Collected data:
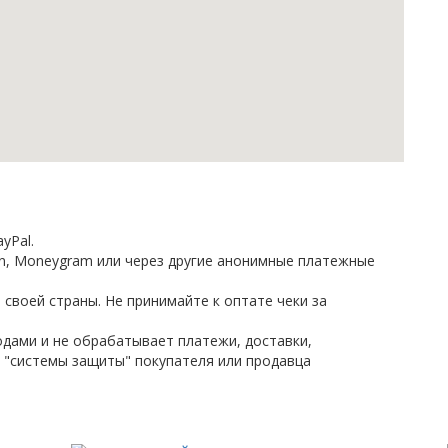
yPal.
on, Moneygram или через другие анонимные платежные
 своей страны. Не принимайте к оптате чеки за
дами и не обрабатывает платежи, доставки,
 "системы защиты" покупателя или продавца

What the task requires:
Copy out the line holding "on, Moneygram или" along with all lines after it through the end of the entries, exactly and only these.

Result for this exercise:
on, Moneygram или через другие анонимные платежные
 своей страны. Не принимайте к оптате чеки за
дами и не обрабатывает платежи, доставки,
 "системы защиты" покупателя или продавца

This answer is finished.